INSTRUCTIONS FOR THE TASK →
Give back every line of the material below that has the string "AdHocRemoteQueriesEnabled".

MATERIAL FOR THIS EXERCISE →
+ + + + + + +

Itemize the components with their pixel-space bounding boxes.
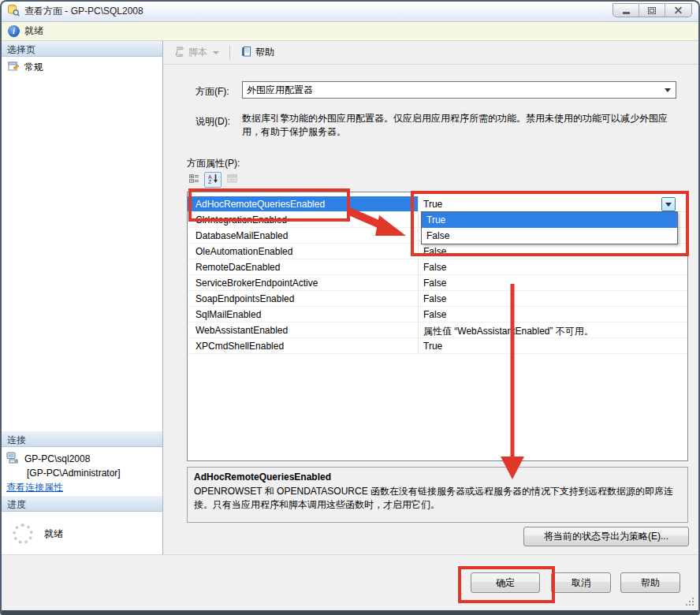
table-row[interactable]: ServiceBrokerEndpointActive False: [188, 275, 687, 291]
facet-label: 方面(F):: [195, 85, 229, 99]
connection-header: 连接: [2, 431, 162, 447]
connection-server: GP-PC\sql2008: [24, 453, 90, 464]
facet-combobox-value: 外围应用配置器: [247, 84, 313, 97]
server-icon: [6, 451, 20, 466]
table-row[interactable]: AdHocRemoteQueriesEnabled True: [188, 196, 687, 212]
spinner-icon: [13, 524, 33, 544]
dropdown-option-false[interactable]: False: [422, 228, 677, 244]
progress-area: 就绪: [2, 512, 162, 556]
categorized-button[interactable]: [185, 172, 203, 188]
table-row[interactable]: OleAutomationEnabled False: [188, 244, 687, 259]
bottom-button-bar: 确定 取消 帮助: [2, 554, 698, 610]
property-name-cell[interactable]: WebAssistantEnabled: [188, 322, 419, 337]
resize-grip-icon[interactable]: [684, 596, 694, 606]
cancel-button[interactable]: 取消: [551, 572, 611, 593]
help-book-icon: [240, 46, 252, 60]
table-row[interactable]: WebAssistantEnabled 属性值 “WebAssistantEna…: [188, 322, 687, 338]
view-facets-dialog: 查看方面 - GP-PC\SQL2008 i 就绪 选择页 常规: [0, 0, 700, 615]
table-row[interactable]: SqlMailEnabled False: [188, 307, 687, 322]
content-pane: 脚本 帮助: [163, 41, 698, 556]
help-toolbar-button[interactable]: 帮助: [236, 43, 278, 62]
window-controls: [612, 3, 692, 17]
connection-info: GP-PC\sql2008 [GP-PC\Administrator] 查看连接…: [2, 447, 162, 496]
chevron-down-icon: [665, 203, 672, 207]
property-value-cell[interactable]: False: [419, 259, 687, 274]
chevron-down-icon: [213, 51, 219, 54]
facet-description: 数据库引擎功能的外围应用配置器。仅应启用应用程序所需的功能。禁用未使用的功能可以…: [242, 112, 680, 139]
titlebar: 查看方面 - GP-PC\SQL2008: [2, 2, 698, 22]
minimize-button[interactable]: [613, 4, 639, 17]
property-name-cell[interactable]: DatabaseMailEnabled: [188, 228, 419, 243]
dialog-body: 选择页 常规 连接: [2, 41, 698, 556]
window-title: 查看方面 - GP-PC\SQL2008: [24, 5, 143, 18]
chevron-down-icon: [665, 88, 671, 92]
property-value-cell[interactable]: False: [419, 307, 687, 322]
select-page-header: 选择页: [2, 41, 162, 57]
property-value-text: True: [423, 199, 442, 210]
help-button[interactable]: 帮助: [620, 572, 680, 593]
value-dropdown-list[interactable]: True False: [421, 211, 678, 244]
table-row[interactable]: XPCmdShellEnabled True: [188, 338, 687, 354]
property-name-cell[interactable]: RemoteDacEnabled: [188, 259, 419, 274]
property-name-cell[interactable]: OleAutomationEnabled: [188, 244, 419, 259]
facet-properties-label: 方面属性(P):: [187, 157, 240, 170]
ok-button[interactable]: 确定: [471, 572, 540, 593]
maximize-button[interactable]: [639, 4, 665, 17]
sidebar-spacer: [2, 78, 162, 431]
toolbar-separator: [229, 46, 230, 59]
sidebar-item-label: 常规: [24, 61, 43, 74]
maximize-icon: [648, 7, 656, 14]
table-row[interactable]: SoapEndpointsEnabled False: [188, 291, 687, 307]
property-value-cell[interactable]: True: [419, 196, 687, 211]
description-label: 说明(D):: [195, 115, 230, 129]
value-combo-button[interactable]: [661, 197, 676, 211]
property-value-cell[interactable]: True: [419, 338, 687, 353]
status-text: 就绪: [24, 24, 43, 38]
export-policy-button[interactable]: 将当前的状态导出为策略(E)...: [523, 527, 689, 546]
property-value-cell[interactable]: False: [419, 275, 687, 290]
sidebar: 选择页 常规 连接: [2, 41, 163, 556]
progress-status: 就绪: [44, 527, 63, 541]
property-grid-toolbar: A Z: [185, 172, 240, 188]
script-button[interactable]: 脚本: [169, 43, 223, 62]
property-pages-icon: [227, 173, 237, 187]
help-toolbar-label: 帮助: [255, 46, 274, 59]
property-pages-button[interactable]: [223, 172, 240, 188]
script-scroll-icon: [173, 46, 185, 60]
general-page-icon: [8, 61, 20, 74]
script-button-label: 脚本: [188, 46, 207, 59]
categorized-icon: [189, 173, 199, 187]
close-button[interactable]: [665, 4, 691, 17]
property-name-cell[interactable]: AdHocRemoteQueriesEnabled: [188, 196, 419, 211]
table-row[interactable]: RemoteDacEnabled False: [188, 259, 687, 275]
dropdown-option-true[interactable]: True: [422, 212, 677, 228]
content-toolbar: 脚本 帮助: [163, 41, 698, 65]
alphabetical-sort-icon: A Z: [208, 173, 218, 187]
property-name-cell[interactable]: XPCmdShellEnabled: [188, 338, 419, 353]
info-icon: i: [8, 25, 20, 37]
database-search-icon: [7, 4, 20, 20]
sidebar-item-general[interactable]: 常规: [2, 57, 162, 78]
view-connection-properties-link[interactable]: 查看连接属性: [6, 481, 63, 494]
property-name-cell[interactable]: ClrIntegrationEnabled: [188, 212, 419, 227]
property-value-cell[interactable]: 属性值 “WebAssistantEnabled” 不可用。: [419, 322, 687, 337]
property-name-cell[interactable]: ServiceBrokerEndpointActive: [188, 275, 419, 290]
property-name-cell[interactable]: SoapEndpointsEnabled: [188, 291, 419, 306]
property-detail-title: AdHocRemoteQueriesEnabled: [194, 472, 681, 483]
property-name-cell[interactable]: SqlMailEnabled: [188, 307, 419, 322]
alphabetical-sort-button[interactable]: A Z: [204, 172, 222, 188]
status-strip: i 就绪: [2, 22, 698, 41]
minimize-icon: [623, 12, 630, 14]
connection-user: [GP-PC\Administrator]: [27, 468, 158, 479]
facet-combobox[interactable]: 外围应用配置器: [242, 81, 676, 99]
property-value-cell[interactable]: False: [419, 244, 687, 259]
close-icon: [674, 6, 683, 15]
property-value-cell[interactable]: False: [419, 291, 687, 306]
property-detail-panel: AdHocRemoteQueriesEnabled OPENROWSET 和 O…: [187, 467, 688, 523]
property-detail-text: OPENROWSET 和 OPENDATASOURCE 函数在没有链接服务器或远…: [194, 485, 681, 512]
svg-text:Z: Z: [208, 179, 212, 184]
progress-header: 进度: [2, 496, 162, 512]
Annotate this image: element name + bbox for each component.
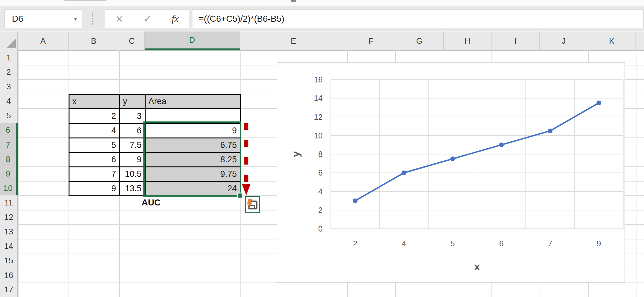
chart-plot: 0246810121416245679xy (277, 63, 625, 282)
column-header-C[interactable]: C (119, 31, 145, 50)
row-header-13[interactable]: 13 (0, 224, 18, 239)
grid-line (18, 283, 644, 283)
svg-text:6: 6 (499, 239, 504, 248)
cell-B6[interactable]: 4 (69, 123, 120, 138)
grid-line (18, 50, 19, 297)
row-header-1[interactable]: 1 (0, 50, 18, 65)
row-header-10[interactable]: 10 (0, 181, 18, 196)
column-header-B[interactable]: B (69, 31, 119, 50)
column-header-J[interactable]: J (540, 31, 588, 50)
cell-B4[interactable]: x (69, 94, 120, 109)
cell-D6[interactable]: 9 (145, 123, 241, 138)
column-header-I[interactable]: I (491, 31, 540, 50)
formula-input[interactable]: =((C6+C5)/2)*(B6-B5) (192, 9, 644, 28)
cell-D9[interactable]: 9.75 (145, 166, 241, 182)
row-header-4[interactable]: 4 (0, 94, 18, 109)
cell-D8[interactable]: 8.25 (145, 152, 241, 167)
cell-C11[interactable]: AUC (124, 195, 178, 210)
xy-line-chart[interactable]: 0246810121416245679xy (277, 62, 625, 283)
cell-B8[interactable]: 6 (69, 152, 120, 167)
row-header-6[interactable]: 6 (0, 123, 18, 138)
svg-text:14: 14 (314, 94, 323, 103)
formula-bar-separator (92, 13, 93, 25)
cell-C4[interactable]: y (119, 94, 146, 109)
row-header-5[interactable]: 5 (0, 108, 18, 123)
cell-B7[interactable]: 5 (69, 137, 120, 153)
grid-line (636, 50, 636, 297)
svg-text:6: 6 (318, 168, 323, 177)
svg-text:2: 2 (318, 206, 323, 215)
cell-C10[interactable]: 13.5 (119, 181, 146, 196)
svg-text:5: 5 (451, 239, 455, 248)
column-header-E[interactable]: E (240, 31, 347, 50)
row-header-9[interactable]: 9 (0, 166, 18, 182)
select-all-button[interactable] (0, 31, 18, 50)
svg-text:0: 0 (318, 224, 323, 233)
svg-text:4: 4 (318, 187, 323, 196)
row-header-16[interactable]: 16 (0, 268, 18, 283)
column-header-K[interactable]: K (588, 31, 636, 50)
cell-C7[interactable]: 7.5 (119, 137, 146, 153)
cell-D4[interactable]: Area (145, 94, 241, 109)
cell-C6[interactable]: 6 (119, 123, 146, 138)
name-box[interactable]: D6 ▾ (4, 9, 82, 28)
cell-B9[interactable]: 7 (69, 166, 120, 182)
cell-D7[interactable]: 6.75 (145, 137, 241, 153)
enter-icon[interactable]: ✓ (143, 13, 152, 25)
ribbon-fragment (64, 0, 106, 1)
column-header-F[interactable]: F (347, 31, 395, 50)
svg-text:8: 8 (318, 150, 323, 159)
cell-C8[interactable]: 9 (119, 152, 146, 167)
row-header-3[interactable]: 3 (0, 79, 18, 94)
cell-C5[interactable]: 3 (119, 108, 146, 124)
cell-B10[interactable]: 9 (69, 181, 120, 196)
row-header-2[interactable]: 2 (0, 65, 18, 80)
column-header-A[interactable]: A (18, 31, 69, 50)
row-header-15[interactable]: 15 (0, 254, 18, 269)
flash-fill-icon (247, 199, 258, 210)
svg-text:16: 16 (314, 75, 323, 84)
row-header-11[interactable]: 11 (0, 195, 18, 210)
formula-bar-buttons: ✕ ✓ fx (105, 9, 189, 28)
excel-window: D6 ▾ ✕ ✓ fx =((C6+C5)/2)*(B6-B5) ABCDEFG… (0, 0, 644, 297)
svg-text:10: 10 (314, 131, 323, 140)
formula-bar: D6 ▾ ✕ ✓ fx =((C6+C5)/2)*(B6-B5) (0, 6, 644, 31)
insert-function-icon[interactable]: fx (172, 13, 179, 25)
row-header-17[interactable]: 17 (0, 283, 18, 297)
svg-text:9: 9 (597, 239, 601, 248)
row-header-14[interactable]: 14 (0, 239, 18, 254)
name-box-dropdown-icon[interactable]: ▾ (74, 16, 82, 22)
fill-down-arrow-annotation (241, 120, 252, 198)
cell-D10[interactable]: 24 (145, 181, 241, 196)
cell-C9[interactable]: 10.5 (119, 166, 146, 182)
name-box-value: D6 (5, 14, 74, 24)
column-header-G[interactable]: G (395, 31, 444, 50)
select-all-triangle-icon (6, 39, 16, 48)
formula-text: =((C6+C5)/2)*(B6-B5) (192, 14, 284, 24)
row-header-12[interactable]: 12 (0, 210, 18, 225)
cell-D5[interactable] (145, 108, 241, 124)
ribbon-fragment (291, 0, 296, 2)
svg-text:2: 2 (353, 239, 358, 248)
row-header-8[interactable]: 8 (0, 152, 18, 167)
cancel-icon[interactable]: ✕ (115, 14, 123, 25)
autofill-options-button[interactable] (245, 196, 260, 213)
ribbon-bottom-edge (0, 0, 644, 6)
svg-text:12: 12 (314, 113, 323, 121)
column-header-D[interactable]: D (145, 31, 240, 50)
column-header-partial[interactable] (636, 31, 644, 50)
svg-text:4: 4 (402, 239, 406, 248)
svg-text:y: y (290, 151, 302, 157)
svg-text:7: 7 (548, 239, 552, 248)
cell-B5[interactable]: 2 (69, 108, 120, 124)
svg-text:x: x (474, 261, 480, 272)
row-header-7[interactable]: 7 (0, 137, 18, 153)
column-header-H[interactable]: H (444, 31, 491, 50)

+ + + + + + +

RESPONSE FOR THIS EXERCISE →
table-row[interactable]: AdHocRemoteQueriesEnabled True: [188, 196, 687, 212]
property-name-cell[interactable]: AdHocRemoteQueriesEnabled: [188, 196, 419, 211]
property-detail-title: AdHocRemoteQueriesEnabled: [194, 472, 681, 483]
property-detail-panel: AdHocRemoteQueriesEnabled OPENROWSET 和 O…: [187, 467, 688, 523]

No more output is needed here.